Он действовал почти в трансе, подчиняясь какому-то глубинному, едва слышному зову, который пробился сквозь многолетние наслоения усталости. Не составлял планов, не просчитывал. Просто взял старый армейский рюкзак, всыпал туда наугад немного белья, пару свитеров, засунул потрёпанный том Есенина (почему Есенин? Не знал.

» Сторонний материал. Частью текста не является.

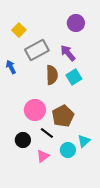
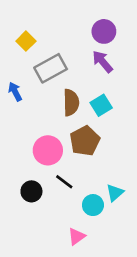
purple arrow: (68, 53) -> (103, 62), moved
brown pentagon: (63, 116) -> (85, 141), moved
pink triangle: (43, 156) -> (77, 236), moved

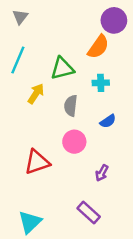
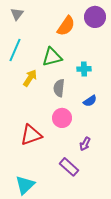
orange semicircle: (98, 47) -> (66, 26), moved
purple rectangle: (89, 212) -> (69, 167), moved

Рука сама потянулась к этой книге с позолотой по обрезу), жестяную коробку с чаем «со слоном», которую не открывал года три, и завораживающе красивый, отполированный временем камень-голыш, когда-то привезённый с моря. Выключил воду, газ, нацарапал на клочке бумаги для соседа: «Уехал. Цветы, если не затруднит». И вышел, не оглядываясь, щёлкнув замком. Словно боялся, что малейшая пауза, малейшая мысль вернёт его обратно, в эту клетку из привычек и обязанностей.

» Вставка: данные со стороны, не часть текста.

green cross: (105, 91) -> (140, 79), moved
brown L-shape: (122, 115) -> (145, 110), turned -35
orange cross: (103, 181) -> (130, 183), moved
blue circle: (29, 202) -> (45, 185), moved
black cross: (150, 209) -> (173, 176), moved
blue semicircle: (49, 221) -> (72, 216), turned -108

Дорога была долгой, гипнотической. Автобус был старый, его двигатель урчал на низких нотах, а салон пропахал бензином, пылью и сладковатым запахом чьих-то старых яблок. Матвей сидел у окна, прислонив лоб к прохладному стеклу, и наблюдал, как пейзаж за окном медленно, но неумолимо менял свою суть. Уходили в прошлое стеклянные фасады, потом сменились панельными громадами спальных районов, потом пошли частные домики с рекламными вывесками, потом - бескрайние поля, прочерченные тёмными линиями лесополос. Небо, городское, низкое и белёсое, постепенно поднималось, становилось выше, чище, обретало цвет - сначала бледно-голубой, потом насыщенно-синий, по которому плыли ослепительно-белые, кудрявые облака. Воздух в салоне, даже через закрытое окно, стал пахнуть иначе - не выхлопом, а скошенной травой, прогретой землёй, далёким дымком. Это был запах пространства. Свободы. Или того, что он, запертый в каменных стенах, давно забыл считать свободой.
Деревня, вернее, то, что от неё оставалось, встретила его глухой тишиной позднего вечера. Всего одна улица, больше похожая на широкую просёлочную дорогу, с редкими, будто разбросанными небрежной рукой домами. Многие из них стояли с заколоченными окнами, другие выглядели обитаемо, но жизнь в них теплилась невидимо, за плотными занавесками. На конце улицы, там, где она упиралась в сплошную, тёмно-зелёную стену смешанного леса, стоял тот самый дом. Дом Агафьи.
В сумерках он казался ещё больше и безлюднее. Двухэтажный, деревянный, когда-то, наверное, крепкий и важный, а теперь - покосившийся, с облупившейся краской, с резными наличниками, чьи узоры съела влага и время, с крышей, где ржавыми заплатками торчали листы железа. А за ним… за ним был не сад. Это было другое. Море. Тёмное, бурное, неподвижное море сплетённых веток, колючих кустов, ползучих растений, поднявшихся до второго этажа, и мёртвых, голых деревьев, которые протягивали к небу скрюченные, чёрные пальцы. Это зрелище не было ни красивым, ни уютным. Оно было грозным. Оно говорило: здесь царство не человека. Здесь властвуют иные законы - законы дикого роста, удушения, медленного возвращения земли самой себе. Сердце Матвея сжалось. Не от страха, а от чего-то более сложного - от признания масштаба запустения. Оно было внешним, зримым, осязаемым. И оно зеркально отражало то, что он чувствовал внутри.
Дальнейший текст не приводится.